Algorithmic pricing, part III: implementation blueprint

Algorithmic pricing, part III: implementation blueprint

Jan 08, 2019 • 10 min read

This is the third post in a series of articles on AI/ML-based decision automation in retail price management, this time focusing on implementation and technology. The automation of pricing decisions is a challenging task that requires a software system to understand business objectives and constraints, continuously analyze multiple signals and datasets, perform experiments, and learn from experience. In this article, we discuss how such a system can be designed and implemented using machine learning and economic modeling.

Design Goals

The design of an algorithmic price management ecosystem has to account for several dimensions of complexity.
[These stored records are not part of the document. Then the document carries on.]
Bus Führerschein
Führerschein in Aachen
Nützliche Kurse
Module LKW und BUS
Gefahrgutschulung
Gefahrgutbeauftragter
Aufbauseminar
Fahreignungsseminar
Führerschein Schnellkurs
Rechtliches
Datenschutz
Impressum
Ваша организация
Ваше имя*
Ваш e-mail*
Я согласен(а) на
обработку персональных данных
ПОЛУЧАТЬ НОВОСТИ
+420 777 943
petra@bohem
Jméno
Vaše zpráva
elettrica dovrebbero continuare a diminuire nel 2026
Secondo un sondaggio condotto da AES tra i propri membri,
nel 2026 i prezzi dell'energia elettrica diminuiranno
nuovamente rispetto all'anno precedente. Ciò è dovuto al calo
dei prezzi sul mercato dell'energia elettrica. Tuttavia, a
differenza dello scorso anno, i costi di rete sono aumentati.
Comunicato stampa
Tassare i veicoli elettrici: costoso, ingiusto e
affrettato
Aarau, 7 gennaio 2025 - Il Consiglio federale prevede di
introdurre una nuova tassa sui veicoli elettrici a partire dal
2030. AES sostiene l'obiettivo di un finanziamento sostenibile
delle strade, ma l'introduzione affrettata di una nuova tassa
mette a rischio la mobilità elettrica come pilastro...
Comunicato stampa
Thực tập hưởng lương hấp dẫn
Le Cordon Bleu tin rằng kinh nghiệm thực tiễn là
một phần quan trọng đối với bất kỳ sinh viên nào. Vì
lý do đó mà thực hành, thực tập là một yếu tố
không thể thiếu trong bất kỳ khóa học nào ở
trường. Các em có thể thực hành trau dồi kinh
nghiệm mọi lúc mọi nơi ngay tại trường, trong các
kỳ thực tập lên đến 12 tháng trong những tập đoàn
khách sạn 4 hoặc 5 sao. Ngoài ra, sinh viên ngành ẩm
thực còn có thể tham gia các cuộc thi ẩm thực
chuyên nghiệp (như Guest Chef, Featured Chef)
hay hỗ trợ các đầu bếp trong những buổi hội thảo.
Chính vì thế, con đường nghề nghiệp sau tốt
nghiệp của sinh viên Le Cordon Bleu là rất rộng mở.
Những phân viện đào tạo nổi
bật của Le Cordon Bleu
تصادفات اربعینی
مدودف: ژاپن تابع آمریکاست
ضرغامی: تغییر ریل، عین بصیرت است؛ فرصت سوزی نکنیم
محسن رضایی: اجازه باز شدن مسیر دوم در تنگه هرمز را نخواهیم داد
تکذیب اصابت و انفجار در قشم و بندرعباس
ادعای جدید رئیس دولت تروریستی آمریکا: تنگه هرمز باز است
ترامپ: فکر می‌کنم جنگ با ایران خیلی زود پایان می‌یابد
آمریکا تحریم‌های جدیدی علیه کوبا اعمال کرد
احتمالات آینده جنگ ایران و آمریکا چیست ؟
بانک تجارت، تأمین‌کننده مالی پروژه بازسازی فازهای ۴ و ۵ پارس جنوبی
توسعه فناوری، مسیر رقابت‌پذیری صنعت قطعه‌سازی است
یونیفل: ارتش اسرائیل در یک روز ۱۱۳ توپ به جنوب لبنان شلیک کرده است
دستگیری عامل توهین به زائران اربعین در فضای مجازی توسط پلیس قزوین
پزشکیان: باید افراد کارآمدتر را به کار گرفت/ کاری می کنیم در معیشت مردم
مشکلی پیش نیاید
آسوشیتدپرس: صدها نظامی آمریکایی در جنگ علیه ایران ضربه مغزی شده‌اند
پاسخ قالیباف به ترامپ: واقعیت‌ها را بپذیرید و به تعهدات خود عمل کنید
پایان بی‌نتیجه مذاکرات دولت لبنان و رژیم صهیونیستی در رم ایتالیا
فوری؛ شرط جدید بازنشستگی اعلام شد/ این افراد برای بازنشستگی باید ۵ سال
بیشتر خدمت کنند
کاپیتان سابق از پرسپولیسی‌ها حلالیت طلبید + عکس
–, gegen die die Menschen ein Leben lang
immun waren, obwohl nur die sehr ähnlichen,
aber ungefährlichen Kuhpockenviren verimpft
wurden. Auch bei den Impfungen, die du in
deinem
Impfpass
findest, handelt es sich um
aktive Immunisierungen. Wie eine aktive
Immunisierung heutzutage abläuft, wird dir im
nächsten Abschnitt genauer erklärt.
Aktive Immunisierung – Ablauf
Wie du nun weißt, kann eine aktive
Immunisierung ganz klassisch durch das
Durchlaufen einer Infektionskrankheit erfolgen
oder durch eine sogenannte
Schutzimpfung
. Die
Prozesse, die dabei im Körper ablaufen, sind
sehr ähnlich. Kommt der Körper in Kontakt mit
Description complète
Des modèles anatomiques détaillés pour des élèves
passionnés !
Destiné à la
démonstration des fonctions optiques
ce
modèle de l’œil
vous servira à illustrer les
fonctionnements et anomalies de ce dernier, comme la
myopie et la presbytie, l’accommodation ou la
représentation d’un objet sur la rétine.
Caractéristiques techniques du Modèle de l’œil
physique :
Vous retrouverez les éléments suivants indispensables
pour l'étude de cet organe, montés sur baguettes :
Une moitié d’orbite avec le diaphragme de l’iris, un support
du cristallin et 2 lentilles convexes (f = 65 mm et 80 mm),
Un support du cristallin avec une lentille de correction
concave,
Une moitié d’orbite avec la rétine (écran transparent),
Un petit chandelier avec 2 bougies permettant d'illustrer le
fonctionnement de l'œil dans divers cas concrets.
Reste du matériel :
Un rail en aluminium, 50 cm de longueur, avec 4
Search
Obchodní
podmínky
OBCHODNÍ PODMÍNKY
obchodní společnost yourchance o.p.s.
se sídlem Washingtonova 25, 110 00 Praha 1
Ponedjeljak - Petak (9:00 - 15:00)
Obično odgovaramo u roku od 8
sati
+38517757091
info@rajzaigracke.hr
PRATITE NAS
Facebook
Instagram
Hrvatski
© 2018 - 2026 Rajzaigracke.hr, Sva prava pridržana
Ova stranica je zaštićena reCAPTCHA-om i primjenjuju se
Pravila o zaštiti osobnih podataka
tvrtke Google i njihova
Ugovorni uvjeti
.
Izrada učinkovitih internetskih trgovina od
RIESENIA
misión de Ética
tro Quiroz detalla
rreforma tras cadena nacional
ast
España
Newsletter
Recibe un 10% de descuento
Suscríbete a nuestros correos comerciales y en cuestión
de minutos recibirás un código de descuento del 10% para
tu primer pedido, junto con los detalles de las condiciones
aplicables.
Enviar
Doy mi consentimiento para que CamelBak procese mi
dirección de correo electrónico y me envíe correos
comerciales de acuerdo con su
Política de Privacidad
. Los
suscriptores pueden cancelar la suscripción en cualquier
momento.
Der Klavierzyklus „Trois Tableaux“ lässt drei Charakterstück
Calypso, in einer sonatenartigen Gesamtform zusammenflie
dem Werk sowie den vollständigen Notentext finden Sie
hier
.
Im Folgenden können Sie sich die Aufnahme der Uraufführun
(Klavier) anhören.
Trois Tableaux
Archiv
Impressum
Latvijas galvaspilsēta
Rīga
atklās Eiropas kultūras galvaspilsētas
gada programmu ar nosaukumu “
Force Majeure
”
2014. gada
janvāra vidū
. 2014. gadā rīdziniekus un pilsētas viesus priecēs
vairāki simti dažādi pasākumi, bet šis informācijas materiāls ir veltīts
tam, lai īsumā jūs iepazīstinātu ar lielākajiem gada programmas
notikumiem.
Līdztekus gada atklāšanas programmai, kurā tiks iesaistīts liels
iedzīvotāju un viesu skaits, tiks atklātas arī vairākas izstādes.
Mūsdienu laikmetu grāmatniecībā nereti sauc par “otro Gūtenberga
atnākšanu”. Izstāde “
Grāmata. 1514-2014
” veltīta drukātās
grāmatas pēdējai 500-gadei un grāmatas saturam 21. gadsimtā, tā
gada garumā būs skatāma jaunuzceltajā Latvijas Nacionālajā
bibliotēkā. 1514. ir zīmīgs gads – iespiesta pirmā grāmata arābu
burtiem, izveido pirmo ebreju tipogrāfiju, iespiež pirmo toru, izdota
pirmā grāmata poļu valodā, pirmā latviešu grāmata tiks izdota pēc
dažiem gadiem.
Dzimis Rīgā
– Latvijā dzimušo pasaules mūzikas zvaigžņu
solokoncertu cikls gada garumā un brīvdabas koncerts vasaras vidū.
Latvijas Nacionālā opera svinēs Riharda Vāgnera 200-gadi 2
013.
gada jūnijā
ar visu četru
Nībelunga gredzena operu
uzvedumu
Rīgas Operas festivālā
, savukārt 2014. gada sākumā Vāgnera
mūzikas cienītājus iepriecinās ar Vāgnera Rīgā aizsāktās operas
First, a pricing strategy often includes multiple elements and use cases that need to be supported by an algorithmic system. Examples of such use cases include regular pricing, promotions and markdowns, assortment planning, and flash sale events. Pricing decisions across these use cases need to be coordinated to avoid inconsistent customer experience, inventory waste, or profit losses, and decision-making processes often rely on the same fundamental capabilities, such as demand forecasting. This suggests that a price management ecosystem must have a layered and modular architecture (both in terms of technology and organization) so that the fundamental capabilities are provided as reusable services, and units of business logic can be easily added or modified.

Second, a price management solution has to achieve multiple efficiency goals and deliver business value in several areas. The main goals that influence the design of the solution include the following:

  • Policy-driven optimization. One of the key advantages enabled by intelligent decision-making components is that the entire solution can be designed to optimize pricing variables using business objectives and pricing policies as inputs. This is not an easy task, because it requires the system to properly account for multiple factors and signals, such as price elasticity of demand, price perception, market competition, and cannibalization. However, modern big data ecosystems and AI technologies help to overcome many of these challenges. The benefits of objective-driven decision automation include stronger optimality guarantees by replacing guesswork with mathematical optimization, lower execution risks through forecasting and what-if analysis, lower execution costs with advanced automation, and faster time to value.
  • Advanced segmentation. Price setting involves a large number of variables that can potentially be optimized. In modern retail, it is not unusual to see different pricing components of each product changed several times a day, or personalized for each customer through targeted offers. From an economics standpoint, this helps to improve profitability through micro-segmentation, which accounts for differences in price sensitivity, price awareness, and the willingness to wait or substitute. The price management ecosystem has to provide enough flexibility and capacity to make billions of such fine-grained and dynamic decisions, as well as to scale as the number of channels, formats, products, or customer increases.
  • Alignment with marketing, merchandising, and inventory. Pricing decisions influence or are influenced by other activities, such as marketing campaigns and inventory replenishment. Pricing, inventory, merchandising, and marketing areas have their own goals and constraints, which are traditionally challenging to coordinate because such multidimensional optimization is technically complex and often intractable from an organizational standpoint. These goals can also vary across the retail domains; for example, the waste of fresh products is a concern in the grocery industry, and the cost of returned e-commerce items due to price comparison after the purchase is a concern in the fashion industry. An algorithmic system can be designed to address at least some of these challenges by consolidating multiple data sources and using advanced modeling to account for multiple factors and goals.

Building Blocks

The high-level design goals defined in the previous section cannot be implemented without several fundamental capabilities. These can be considered as building blocks that can be wired together into an algorithmic pricing system. Most of these blocks rely on big data, economic modeling, and machine learning in order to achieve a high level of automation and quality of decision-making.

Forecasting

One of the most basic capabilities required for many pricing and inventory use cases is the ability to forecast future demand and profits. This capability is typically implemented with a statistical model that forecasts profits as a function of various inputs, such as the forecasting date range, product attributes like size and color, past sales data and prices, intensity of marketing activities, and, finally, pricing variables for the forecasting dates, as shown in Figure 1.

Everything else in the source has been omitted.